(Instructions to follow): Search the listing below for "Best". Copy each matching line.

********************

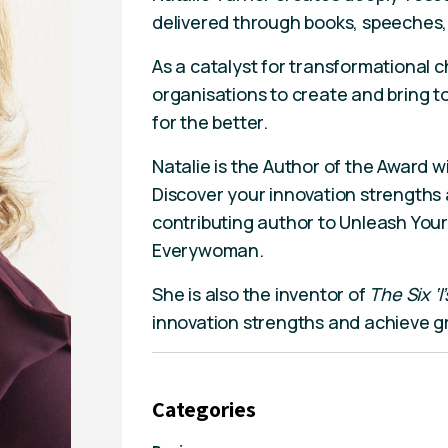
delivered through books, speeches
As a catalyst for transformational 
organisations to create and bring to
for the better.
Natalie is the Author of the Award 
Discover your innovation strengths 
contributing author to Unleash Your
Everywoman.
She is also the inventor of
The Six ‘I
innovation strengths and achieve g
Categories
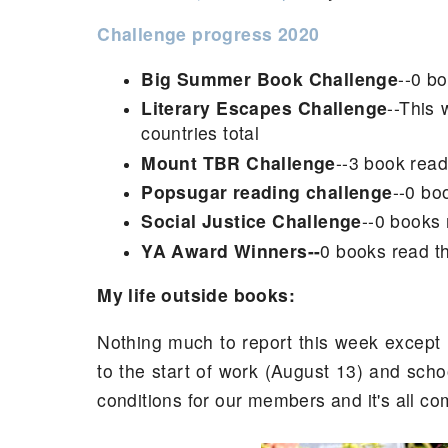
Challenge progress 2020
Big Summer Book Challenge
--0 bo
Literary Escapes Challenge
--This 
countries total
Mount TBR Challenge
--3 book read
Popsugar reading challenge
--0 bo
Social Justice Challenge
--0 books 
YA Award Winners--
0 books read th
My life outside books:
Nothing much to report this week except 
to the start of work (August 13) and scho
conditions for our members and it's all comi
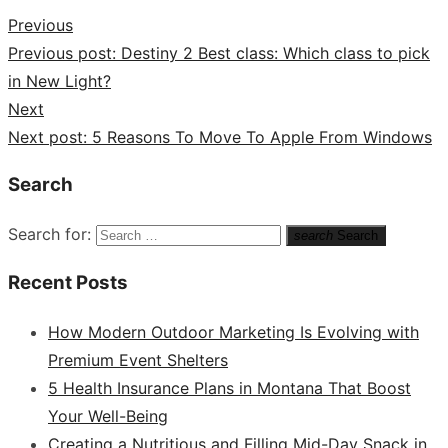
Previous
Previous post:
Destiny 2 Best class: Which class to pick
in New Light?
Next
Next post:
5 Reasons To Move To Apple From Windows
Search
Search for:
search
Search
Recent Posts
How Modern Outdoor Marketing Is Evolving with
Premium Event Shelters
5 Health Insurance Plans in Montana That Boost
Your Well-Being
Creating a Nutritious and Filling Mid-Day Snack in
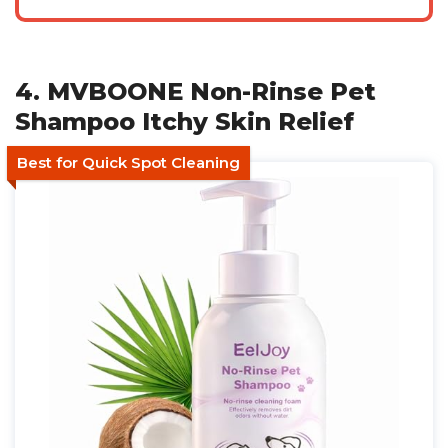
4. MVBOONE Non-Rinse Pet
Shampoo Itchy Skin Relief
Best for Quick Spot Cleaning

********************

(Solution):
Destiny 2 Best class: Which class to pick
Best for Quick Spot Cleaning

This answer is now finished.